As in the consanguineal domain, we can ask what these linguistic changes tell us about possible social changes. The extension of uncle and aunt terms into the affinal domain suggests a pattern of cross-cousin marriage. 15 Elsewhere, it is significant that Tupinambá oβajaɾ referred to brothers-in-law as well as enemies – ‘ inimigo ( de nação), contrário’ (Portuguese) ( Barbosa, 1951). This polysemy almost certainly reflected a Tupinambá practice in which war captives were married to the capturing warriors’ sisters. The meaning of enemy was retained in POK * tsawajaɾa, a cognate. Similarly, Michael (2017) has suggested that the massive geographical and demographic expansion of speakers of pre-POK was tied to widespread captive-taking coupled with the abandonment of ritual cannibalism, which led to a large-scale influx and incorporation of speakers of non-TG languages into the POK population. When these speakers acquired pre-POK, their influences on its grammar and lexicon spread throughout the population. Regarding kin terms, and put somewhat differently, brothers-in-law of male egos would have ceased to be conceptualized as enemies, but rather incorporees into the society. Perhaps this is reflected in the borrowing of *ajuma. Nonetheless, it should be emphasized that borrowings in the first descending generation are not explainable in these terms, and that the different borrowings may naturally have had different motivations.

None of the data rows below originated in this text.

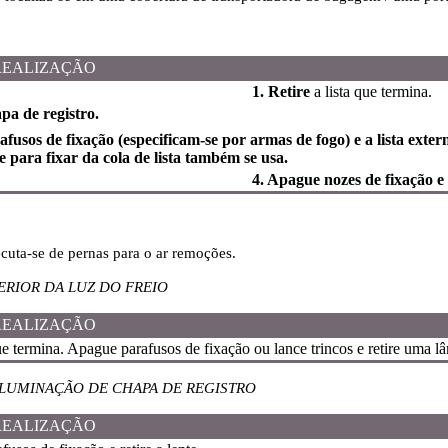
REALIZAÇÃO
1. Retire
a lista que termina.
apa de registro.
fusos de fixação (especificam-se por armas de fogo) e a lista ext
 para fixar da cola de lista também se usa.
4. Apague nozes de fixação e 
ecuta-se de pernas para o ar remoções.
RIOR DA LUZ DO FREIO
REALIZAÇÃO
que termina. Apague parafusos de fixação ou lance trincos e retire uma 
ILUMINAÇÃO DE CHAPA DE REGISTRO
REALIZAÇÃO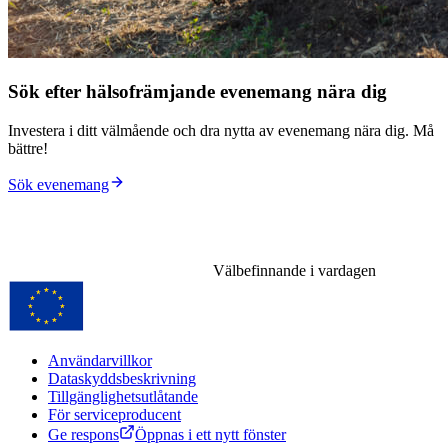
Sök efter hälsofrämjande evenemang nära dig
Investera i ditt välmående och dra nytta av evenemang nära dig. Må
bättre!
Sök evenemang
Välbefinnande i vardagen
Användarvillkor
Dataskyddsbeskrivning
Tillgänglighetsutlåtande
För serviceproducent
Ge respons
Öppnas i ett nytt fönster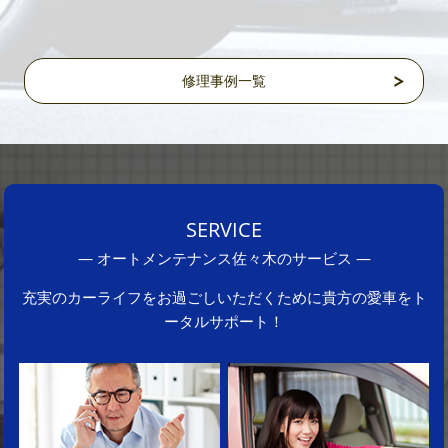
修理事例一覧
SERVICE
―
オートメンテナンス佐々木のサービス
―
充実のカーライフをお過ごしいただくために貴方の愛車をト
ータルサポート！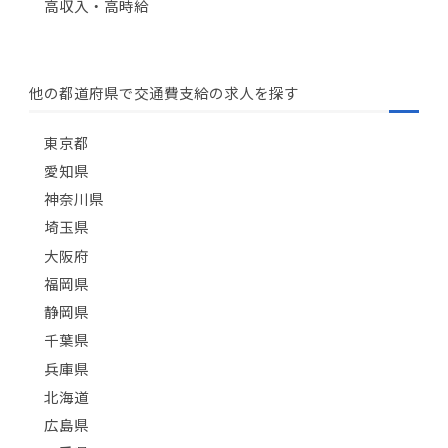
高収入・高時給
他の都道府県で交通費支給の求人を探す
東京都
愛知県
神奈川県
埼玉県
大阪府
福岡県
静岡県
千葉県
兵庫県
北海道
広島県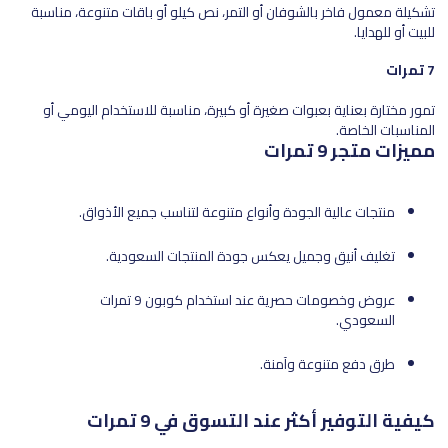
تشكيلة معمول فاخر بالشوفان أو التمر، نص كيلو أو باقات متنوعة، مناسبة
للبيت أو للهدايا.
7 تمرات
تمور مختارة بعناية بعبوات صغيرة أو كبيرة، مناسبة للاستخدام اليومي أو
المناسبات الخاصة.
مميزات متجر 9 تمرات
منتجات عالية الجودة وأنواع متنوعة لتناسب جميع الأذواق.
تغليف أنيق وجميل يعكس جودة المنتجات السعودية.
عروض وخصومات حصرية عند استخدام كوبون 9 تمرات
السعودي.
طرق دفع متنوعة وآمنة.
كيفية التوفير أكثر عند التسوق في 9 تمرات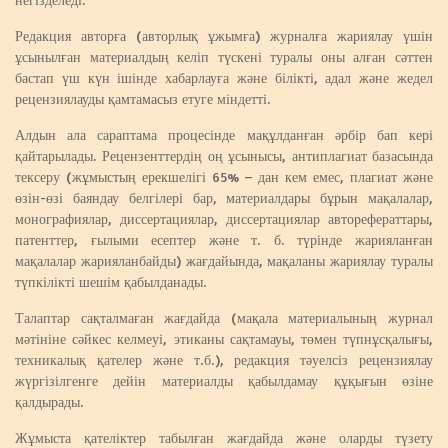
Редакция авторға (авторлық ұжымға) журналға жариялау үшін
ұсынылған материалдың келіп түскені туралы оны алған сәттен
бастап үш күн ішінде хабарлауға және білікті, адал және жедел
рецензиялауды қамтамасыз етуге міндетті.
Алдын ала сараптама процесінде мақұлданған әрбір бап кері
қайтарылады. Рецензенттердің оң ұсынысы, антиплагиат базасында
тексеру (жұмыстың ерекшелігі 65% – дан кем емес, плагиат және
өзін-өзі баяндау белгілері бар, материалдары бұрын мақалалар,
монографиялар, диссертациялар, диссертациялар авторефераттары,
патенттер, ғылыми есептер және т. б. түрінде жарияланған
мақалалар жарияланбайды) жағдайында, мақаланы жариялау туралы
түпкілікті шешім қабылданады.
Талаптар сақталмаған жағдайда (мақала материалының журнал
мәтініне сәйкес келмеуі, этиканы сақтамауы, төмен түпнұсқалығы,
техникалық қателер және т.б.), редакция тәуелсіз рецензиялау
жүргізілгенге дейін материалды қабылдамау құқығын өзіне
қалдырады.
Жұмыста қателіктер табылған жағдайда және оларды түзету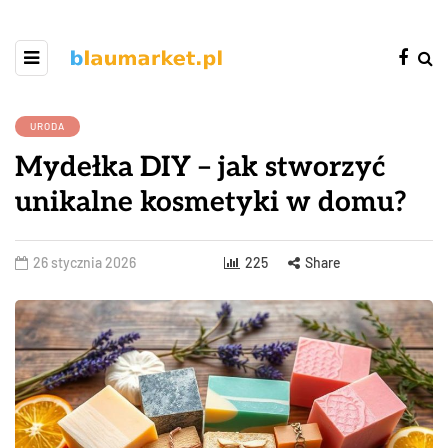
URODA
Mydełka DIY – jak stworzyć
unikalne kosmetyki w domu?
26 stycznia 2026
225
Share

In this article I have reconstructed the form of kin terms in Proto-Omagua-Kukama and compared them with those of its closest relative, Tupinambá, in order to discuss the changes in structure and form that took place during the genesis of POK and subsequently in Omagua and Kukama-Kukamiria. I have identified semantic shifts, analogy-based innovations, calques, and borrowings, and suggested that some of these changes are likely due to concomitant changes in pre-POK social structure. The identification of borrowings is potentially fruitful for determining which languages contributed to the setting that gave rise to POK, an area of inquiry which is still poorly understood. Preliminary evidence suggests, however, that the relevant region may have been the middle Amazon, near the mouth of the Rio Negro, and almost certainly involved extinct Arawak languages such as Bahuana, among other perhaps unrelated languages. The detailed study of the evolution of POK grammar and lexicon – in which I have benefited enormously from collaboration with Lev Michael and Rosa Vallejos – is crucial to understanding this social and linguistic history.